More people are 'moving' from different fields into graphic design, and lots of talented designers don't actually have a formal education in it. Same thing happens in IT, you have access to anything online, so learning how to code or use a certain software is quite easy.
Maybe asking for a Bachelor's Degree is a way to restrict the search to college graduates, and even the field itself is kind of secondary. But as I said, this has a regional/cultural bias. Might be completely off.
I was just talking about this yesterday with another designer friend, although her comment was that employers wanted designers who also have high-end coding experience. Her perspective is also that Jacks-of-all-trades are masters of none, and she'd rather be a kick-butt designer who knows a kick-butt coder she can subcontract.
My feeling is that these are shops which are trying to cut corners and do as much as they can with limited budgets, so they're posting a wish list rather than an actual job description and hoping a dream employee actually calls them.
I mean, I happen to be an English major who does graphic design for marketers... but there just can't be that many people in my circumstances.
I wouldn't say those job descriptions are asking the candidate to actually be able to execute graphic design, but rather manage it--be it through vendors or other teams within the organization.
Marketing and Graphic Design obviously are closely related and there is certainly overlap. It certainly doesn't hurt marketing folks to have some graphic design fundamentals just as it doesn't hurt for graphic designers to have some marketing fundamentals.

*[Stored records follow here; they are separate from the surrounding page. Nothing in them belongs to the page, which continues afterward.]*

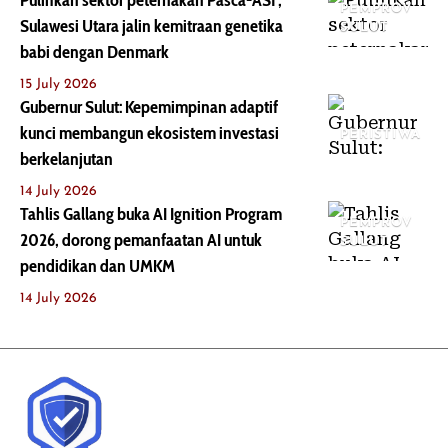
Pulihkan sektor peternakan Pasca-ASF,
PEMPROV
Sulawesi Utara jalin kemitraan genetika
SULUT
babi dengan Denmark
15 July 2026
Gubernur Sulut: Kepemimpinan adaptif
kunci membangun ekosistem investasi
PERISTIWA
berkelanjutan
14 July 2026
Tahlis Gallang buka AI Ignition Program
PEMPROV
2026, dorong pemanfaatan AI untuk
SULUT
pendidikan dan UMKM
14 July 2026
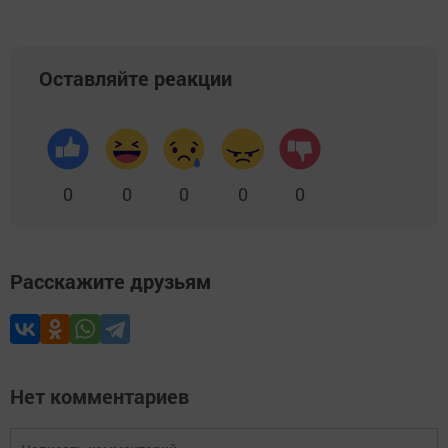
Оставляйте реакции
0
0
0
0
0
Расскажите друзьям
Нет комментариев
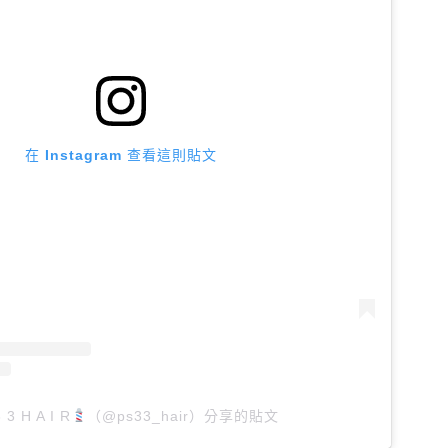
在 Instagram 查看這則貼文
 3 H A I R
（@ps33_hair）分享的貼文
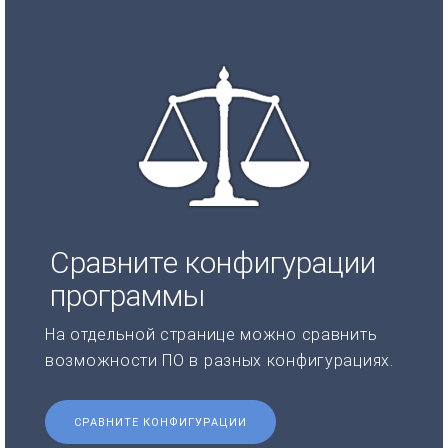
Сравните конфигурации
программы
На отдельной странице можно сравнить
возможности ПО в разных конфигурациях.
СРАВНИТЕ КОНФИГУРАЦИИ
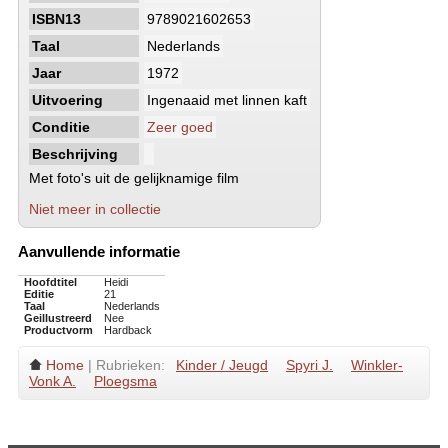
ISBN13
9789021602653
Taal
Nederlands
Jaar
1972
Uitvoering
Ingenaaid met linnen kaft
Conditie
Zeer goed
Beschrijving
Met foto's uit de gelijknamige film
Niet meer in collectie
Aanvullende informatie
Hoofdtitel
Heidi
Editie
21
Taal
Nederlands
Geillustreerd
Nee
Productvorm
Hardback
Home
| Rubrieken:
Kinder / Jeugd
Spyri J.
Winkler-
Vonk A.
Ploegsma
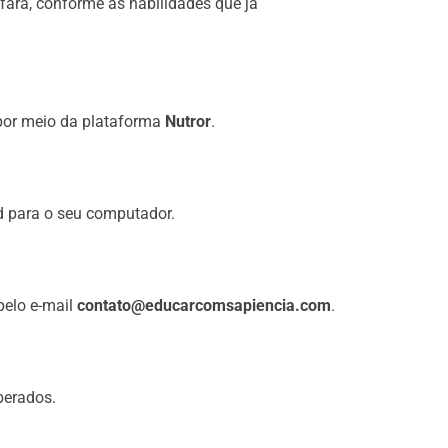
fará, conforme as habilidades que já
or meio da plataforma
Nutror
.
d para o seu computador.
pelo e-mail
contato@educarcomsapiencia.com
.
berados.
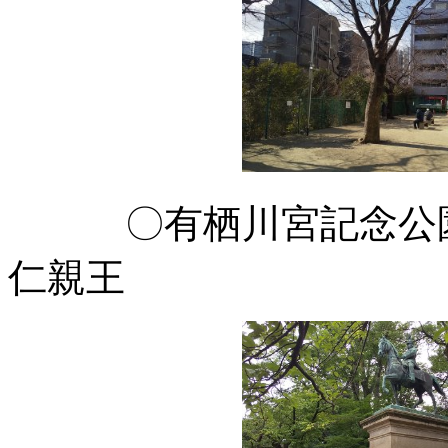
〇有栖川宮記念公園
仁親王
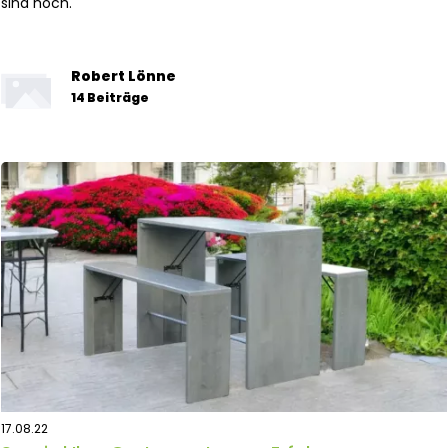
sind hoch.
Robert Lönne
14 Beiträge
17.08.22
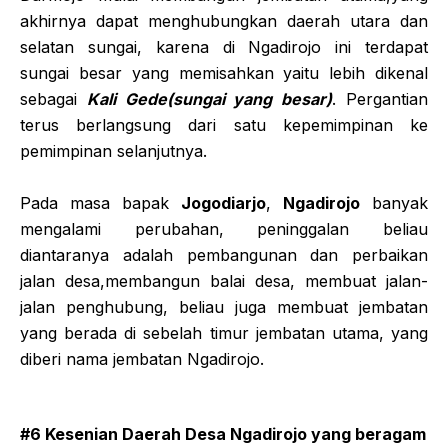
akhirnya dapat menghubungkan daerah utara dan
selatan sungai, karena di Ngadirojo ini terdapat
sungai besar yang memisahkan yaitu lebih dikenal
sebagai
Kali Gede(sungai yang besar)
. Pergantian
terus berlangsung dari satu kepemimpinan ke
pemimpinan selanjutnya.
Pada masa bapak
Jogodiarjo
,
Ngadirojo
banyak
mengalami perubahan, peninggalan beliau
diantaranya adalah pembangunan dan perbaikan
jalan desa,membangun balai desa, membuat jalan-
jalan penghubung, beliau juga membuat jembatan
yang berada di sebelah timur jembatan utama, yang
diberi nama jembatan Ngadirojo.
#6 Kesenian Daerah Desa Ngadirojo yang beragam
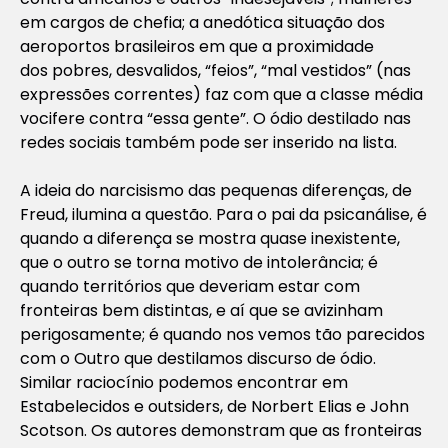
em cargos de chefia; a anedótica situação dos
aeroportos brasileiros em que a proximidade
dos pobres, desvalidos, “feios”, “mal vestidos” (nas
expressões correntes) faz com que a classe média
vocifere contra “essa gente”. O ódio destilado nas
redes sociais também pode ser inserido na lista.
A ideia do narcisismo das pequenas diferenças, de
Freud, ilumina a questão. Para o pai da psicanálise, é
quando a diferença se mostra quase inexistente,
que o outro se torna motivo de intolerância; é
quando territórios que deveriam estar com
fronteiras bem distintas, e aí que se avizinham
perigosamente; é quando nos vemos tão parecidos
com o Outro que destilamos discurso de ódio.
Similar raciocínio podemos encontrar em
Estabelecidos e outsiders, de Norbert Elias e John
Scotson. Os autores demonstram que as fronteiras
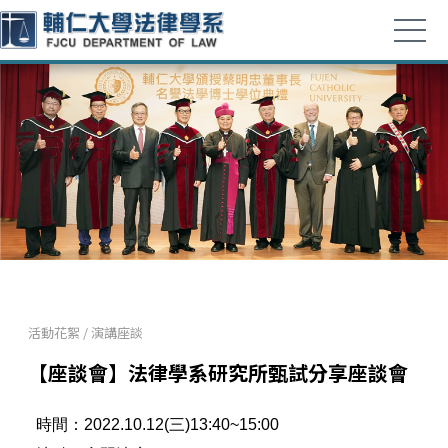
活動花絮
/
演講座談
【座談會】法律學系研究所甄試分享座談會
時間：2022.10.12(三)13:40~15:00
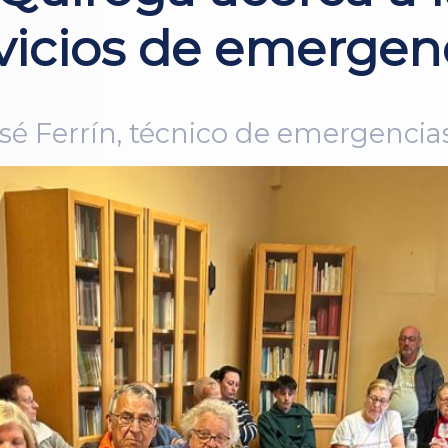
rvicios de emergenc
sé Ferrín, técnico de emergencias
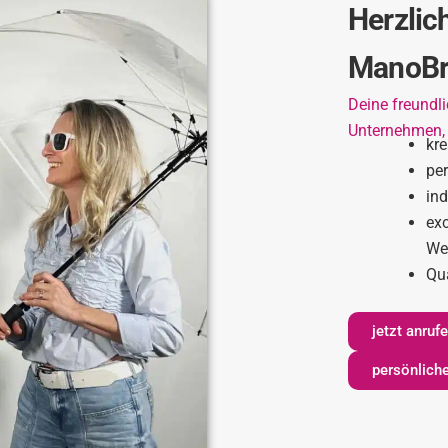
Herzlic
ManoBr
Deine freundli
Unternehmen,
kr
pe
ind
exc
We
Qua
jetzt anru
persönliche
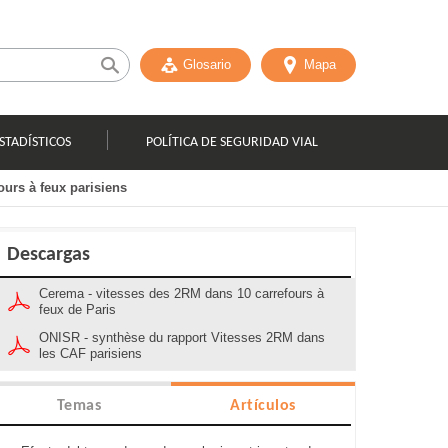
Glosario
Mapa
STADÍSTICOS
POLÍTICA DE SEGURIDAD VIAL
ours à feux parisiens
Descargas
Cerema - vitesses des 2RM dans 10 carrefours à
feux de Paris
ONISR - synthèse du rapport Vitesses 2RM dans
les CAF parisiens
Temas
Artículos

I don't know if I'd call it a disconnect. This is a product of the desktop publishing era. Many small businesses (at least in the US) employ an in-house "marketing" person who does it all. They often learn graphics apps on the job or through some kind of on-line training.
I've seen this first hand, coming in as a freelancer. One person who learns web and print design, SEO, social media, PR, sometimes even sales or product development is all part of getting the job done on a shoe-string budget. Things don't get done well but they do get done.

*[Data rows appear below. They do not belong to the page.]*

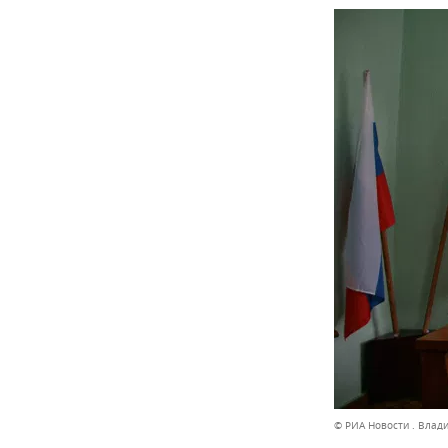
© РИА Новости . Влад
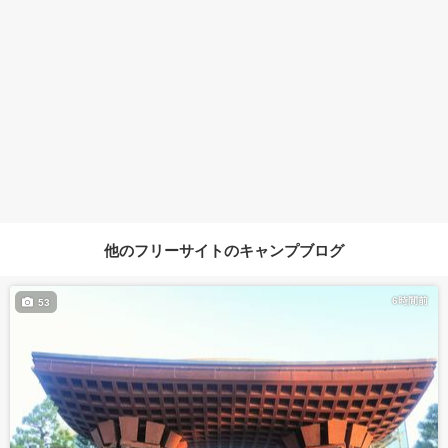
他のフリーサイトのキャンプブログ
6時間前
53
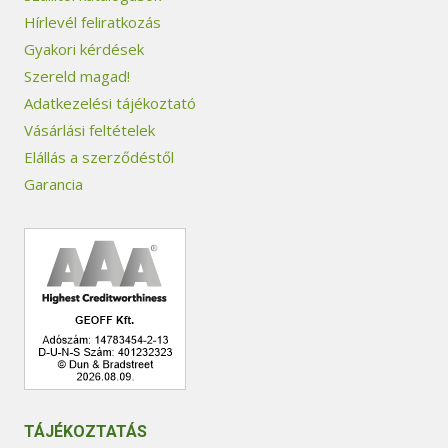
Hírlevél feliratkozás
Gyakori kérdések
Szereld magad!
Adatkezelési tájékoztató
Vásárlási feltételek
Elállás a szerződéstől
Garancia
TÁJÉKOZTATÁS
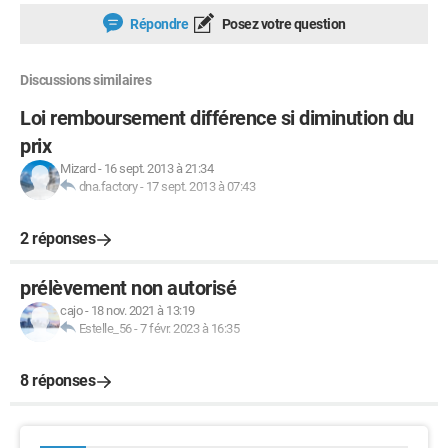
Répondre
Posez votre question
Discussions similaires
Loi remboursement différence si diminution du
prix
Mizard
-
16 sept. 2013 à 21:34
dna.factory
-
17 sept. 2013 à 07:43
2 réponses
prélèvement non autorisé
cajo
-
18 nov. 2021 à 13:19
Estelle_56
-
7 févr. 2023 à 16:35
8 réponses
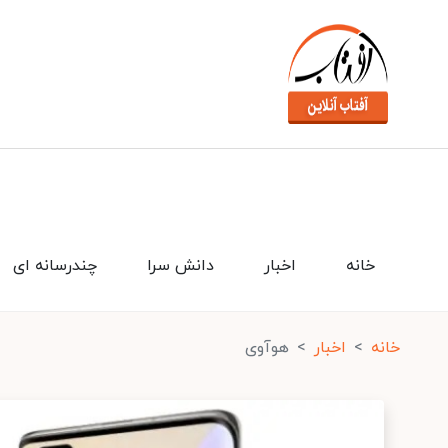
خانه
اخبار
دانش سرا
چندرسانه ای
خانه
اخبار
هوآوی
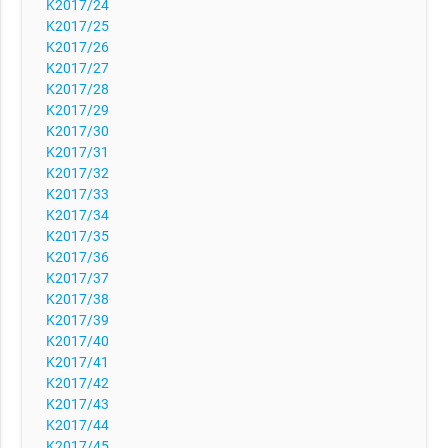
K2017/24
K2017/25
K2017/26
K2017/27
K2017/28
K2017/29
K2017/30
K2017/31
K2017/32
K2017/33
K2017/34
K2017/35
K2017/36
K2017/37
K2017/38
K2017/39
K2017/40
K2017/41
K2017/42
K2017/43
K2017/44
K2017/45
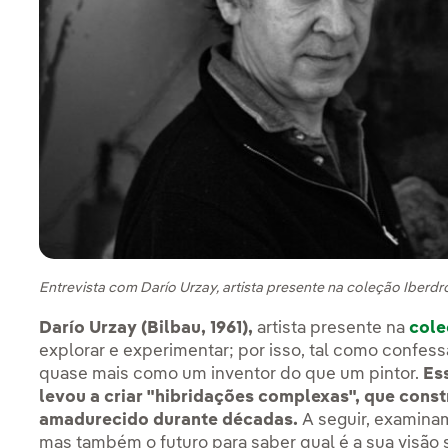
Entrevista com Darío Urzay, artista presente na coleção Iberdro
Darío Urzay (Bilbau, 1961),
artista presente na
cole
explorar e experimentar; por isso, tal como confess
quase mais como um inventor do que um pintor.
Ess
levou a criar "hibridações complexas", que cons
amadurecido durante décadas.
A seguir, examinam
mas também o futuro para saber qual é a sua visão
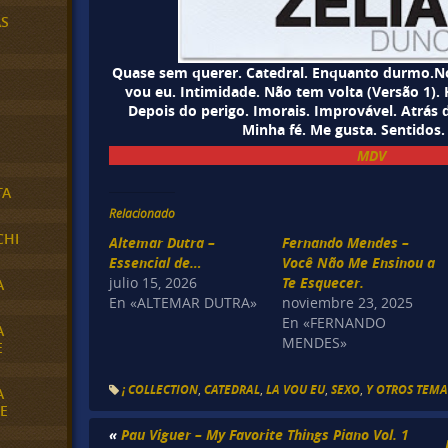
AS
Quase sem querer. Catedral. Enquanto durmo.Nos
vou eu. Intimidade. Não tem volta (Versão 1). 
Depois do perigo. Imorais. Improvável. Atrás d
Minha fé. Me gusta. Sentidos.
MDV
TA
Relacionado
CHI
Altemar Dutra –
Fernando Mendes –
Essencial de…
Você Não Me Ensinou a
julio 15, 2026
Te Esquecer.
A
En «ALTEMAR DUTRA»
noviembre 23, 2025
En «FERNANDO
A
MENDES»
E
¡ COLLECTION
,
CATEDRAL
,
LA VOU EU
,
SEXO
,
Y OTROS TEMAS
A
E
«
Pau Viguer – My Favorite Things Piano Vol. 1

For some reason, these over-worked Jack-of-all-trades types tend to be either marketing or communications grads. Often times, a mar-comm program will offer an elective in "graphics": I suppose this gives them a false sense of confidence.
I wouldn't worry about addressing the issue, as you say. Such jobs are typically attached to under-funded businesses with weak profits that aren't going anywhere. Joining the staff of that kind of organization will only lead to disappointment. Do them a favor and offer your consulting/freelancing services: That Jack of all trades could really use the help.